Haugerud riprende le fondamenta del cinema intimo: i dialoghi – spesso lunghi e sempre funzionali – si muovono con la stessa grazia dei suoi personaggi, esistenze nomadi non per geografia ma per emozioni. La regia non impone mai un punto di vista moralistico, forse neanche morale. Per questo, seppur con una visibile influenza del cinema di Woody Allen ed Éric Rohmer, non arriva a bucare la patina della tenerezza con una realtà più grezza: rimane un’utopia dolce, un’idea di libertà che si incarna nei gesti e nelle confessioni sottovoce, nelle risate tra due persone che si comprendono anche se non si amano.

C’è spazio anche per l’ironia: gentile, quasi timida, come un sorriso tra sconosciuti che si sfiorano su un tram. Le inquadrature statiche, i movimenti di macchina appena percettibili e la fotografia pastello curata da Cecilie Semec ricordano Wes Anderson, ma qui tutto è meno giocoso, più rarefatto, più nordico. C’è il silenzio come parte integrante della composizione e un’osservazione quasi medica del corpo. Tra ritrosia e desiderio di toccare, tra piacere e senso di colpa, tra app di incontri, solitudine ed empatia.

“Love” è un lungometraggio che si muove con grazia su questioni complesse: la fedeltà, la libertà, la corporeità, la paura, l’eros.

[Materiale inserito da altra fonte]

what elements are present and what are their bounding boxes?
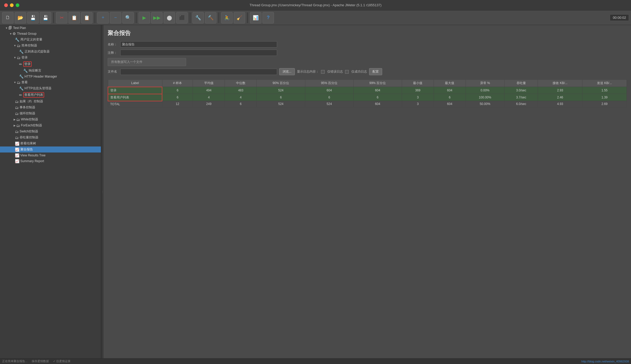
save-as-button[interactable]: 💾: [27, 12, 39, 24]
sidebar-item-if-ctrl[interactable]: 🗂 如果（If）控制器: [0, 98, 101, 104]
browse-button[interactable]: 浏览...: [279, 68, 295, 75]
sidebar-item-http-header-mgr[interactable]: 🔧 HTTP Header Manager: [0, 74, 101, 79]
play-button[interactable]: ▶: [139, 12, 150, 24]
sidebar-item-throughput-ctrl[interactable]: 🗂 吞吐量控制器: [0, 134, 101, 140]
th-throughput: 吞吐量: [504, 80, 538, 87]
open-button[interactable]: 📂: [15, 12, 26, 24]
success-log-label: 仅成功日志: [351, 69, 367, 74]
vrt2-label: View Results Tree: [20, 154, 46, 157]
switch-icon: 🗂: [15, 130, 19, 134]
th-max: 最大值: [434, 80, 466, 87]
arrow-login-group: ▼: [14, 56, 16, 59]
name-input[interactable]: [120, 41, 277, 48]
toolbar-sep-3: [136, 13, 136, 23]
clear-all-button[interactable]: 🔨: [205, 12, 216, 24]
loop-label: 循环控制器: [20, 111, 35, 116]
stop-circle-button[interactable]: ⬤: [164, 12, 175, 24]
sidebar-item-switch-ctrl[interactable]: 🗂 Switch控制器: [0, 128, 101, 134]
aggregate-icon: 📈: [15, 148, 19, 152]
login-label: 登录: [23, 61, 32, 67]
minimize-button[interactable]: [10, 3, 14, 7]
success-log-checkbox[interactable]: [345, 70, 349, 74]
th-min: 最小值: [402, 80, 434, 87]
panel-title: 聚合报告: [108, 29, 627, 37]
copy-button[interactable]: 📋: [68, 12, 80, 24]
sidebar-item-login-group[interactable]: ▼ 🗂 登录: [0, 55, 101, 61]
new-button[interactable]: 🗋: [2, 12, 14, 24]
stop-button[interactable]: ⬛: [176, 12, 188, 24]
sidebar-item-loop-ctrl[interactable]: 🗂 循环控制器: [0, 110, 101, 116]
sidebar-item-login[interactable]: ✏ 登录: [0, 61, 101, 68]
sidebar-item-view-results-tree2[interactable]: 📈 View Results Tree: [0, 152, 101, 158]
sidebar-item-summary-report[interactable]: 📈 Summary Report: [0, 158, 101, 164]
sidebar-item-regex-extract[interactable]: 🔧 正则表达式提取器: [0, 49, 101, 55]
cell-value: 6.0/sec: [504, 101, 538, 107]
loop-icon: 🗂: [15, 111, 19, 116]
table-button[interactable]: 📊: [250, 12, 261, 24]
th-p99: 99% 百分位: [353, 80, 402, 87]
sidebar-item-view-results[interactable]: 📈 察看结果树: [0, 140, 101, 146]
clear-button[interactable]: 🔧: [192, 12, 204, 24]
sidebar-item-response-assert[interactable]: 🔧 响应断言: [0, 68, 101, 74]
cell-value: 6: [162, 87, 193, 94]
paste-button[interactable]: 📋: [81, 12, 93, 24]
cell-value: 604: [434, 101, 466, 107]
window-title: Thread Group.jmx (/Users/mickey/Thread G…: [249, 3, 381, 7]
zoom-button[interactable]: 🔍: [122, 12, 134, 24]
broom-button[interactable]: 🧹: [234, 12, 245, 24]
th-label: Label: [108, 80, 162, 87]
sidebar-item-user-vars[interactable]: 🔧 用户定义的变量: [0, 37, 101, 43]
transaction-icon: 🗂: [15, 105, 19, 110]
filename-input[interactable]: [120, 69, 277, 75]
maximize-button[interactable]: [16, 3, 19, 7]
sidebar-item-foreach-ctrl[interactable]: ▶ 🗂 ForEach控制器: [0, 122, 101, 128]
simple-ctrl-label: 简单控制器: [21, 43, 37, 48]
window-controls[interactable]: [4, 3, 19, 7]
expand-button[interactable]: +: [97, 12, 109, 24]
sidebar-item-while-ctrl[interactable]: ▶ 🗂 While控制器: [0, 116, 101, 122]
comment-input[interactable]: [120, 50, 277, 56]
th-samples: # 样本: [162, 80, 193, 87]
sidebar-item-aggregate-report[interactable]: 📈 聚合报告: [0, 146, 101, 152]
th-p90: 90% 百分位: [257, 80, 305, 87]
cell-value: 12: [162, 101, 193, 107]
sidebar-item-check-group[interactable]: ▼ 🗂 查看: [0, 79, 101, 85]
arrow-foreach: ▶: [14, 124, 16, 127]
if-ctrl-label: 如果（If）控制器: [20, 99, 43, 104]
arrow-transaction: [14, 106, 14, 109]
sidebar-item-thread-group[interactable]: ▼ ⚙ Thread Group: [0, 31, 101, 37]
cell-value: 369: [402, 87, 434, 94]
sidebar-item-http-info-mgr[interactable]: 🔧 HTTP信息头管理器: [0, 85, 101, 91]
cell-value: 483: [225, 87, 257, 94]
sidebar-item-transaction-ctrl[interactable]: 🗂 事务控制器: [0, 104, 101, 110]
config-button[interactable]: 配置: [369, 68, 382, 75]
sidebar-item-simple-ctrl[interactable]: ▼ 🗂 简单控制器: [0, 43, 101, 49]
cell-value: 3.0/sec: [504, 87, 538, 94]
help-button[interactable]: ?: [262, 12, 274, 24]
collapse-button[interactable]: −: [110, 12, 121, 24]
sidebar-divider[interactable]: ⋮: [101, 25, 104, 358]
sidebar-item-test-plan[interactable]: ▼ 🗐 Test Plan: [0, 25, 101, 31]
play-from-button[interactable]: ▶▶: [151, 12, 163, 24]
error-log-checkbox[interactable]: [321, 70, 325, 74]
name-row: 名称：: [108, 41, 627, 48]
cell-value: 249: [193, 101, 225, 107]
cell-label: 查看用户列表: [108, 94, 162, 101]
sidebar-item-view-users[interactable]: ✏ 查看用户列表: [0, 91, 101, 98]
http-header-label: HTTP Header Manager: [25, 75, 57, 78]
cell-value: 4.93: [538, 101, 582, 107]
http-header-icon: 🔧: [19, 74, 24, 79]
th-median: 中位数: [225, 80, 257, 87]
toolbar-sep-6: [247, 13, 248, 23]
ride-button[interactable]: 🚴: [221, 12, 233, 24]
save-button[interactable]: 💾: [40, 12, 51, 24]
http-info-label: HTTP信息头管理器: [25, 86, 51, 91]
toolbar: 🗋 📂 💾 💾 ✂ 📋 📋 + − 🔍 ▶ ▶▶ ⬤ ⬛ 🔧 🔨 🚴 🧹 📊 ?…: [0, 10, 631, 25]
response-assert-icon: 🔧: [23, 69, 28, 73]
cut-button[interactable]: ✂: [56, 12, 67, 24]
close-button[interactable]: [4, 3, 8, 7]
toolbar-sep-1: [53, 13, 54, 23]
table-row: TOTAL122496524524604360450.00%6.0/sec4.9…: [108, 101, 627, 107]
cell-value: 604: [434, 87, 466, 94]
table-header-row: Label # 样本 平均值 中位数 90% 百分位 95% 百分位 99% 百…: [108, 80, 627, 87]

Più domande che risposte. Non cerca di rappresentare la realtà, ma la possibilità: come sarebbe vivere se ognuno si ascoltasse davvero. Se l’amore non fosse solo un finale felice ma un viaggio esplorativo e il sesso un linguaggio da reinventare. A emergere è soprattutto una malinconia tutta scandinava, quella che Olivia Laing chiama «città sola»: la metropoli che connette e isola, che offre tutto ma toglie l’essenziale. E proprio in questo contesto l’incontro tra Marianne e Tor – così ordinario e così radicale – diventa un gesto sottotraccia e sovversivo: due persone che si raccontano senza maschere, in un mondo di avatar e algoritmi.

Haugerud costruisce il suo film senza alcun melodramma, alcuna retorica. Sono soltanto persone che si osservano e si ascoltano, alla ricerca di un modo per cercare di fare del bene a sé stessi, senza ferire l’altro. “Love” non è un film sull’amore, quanto un film sui modi di amare. È un invito a ripensare il desiderio come spazio di cura e la libertà come esercizio quotidiano. Sedersi su quel traghetto notturno insieme a Marianne e Tor, mentre fuori tutto è buio e silenzioso. E arrivare così in un nuovo porto.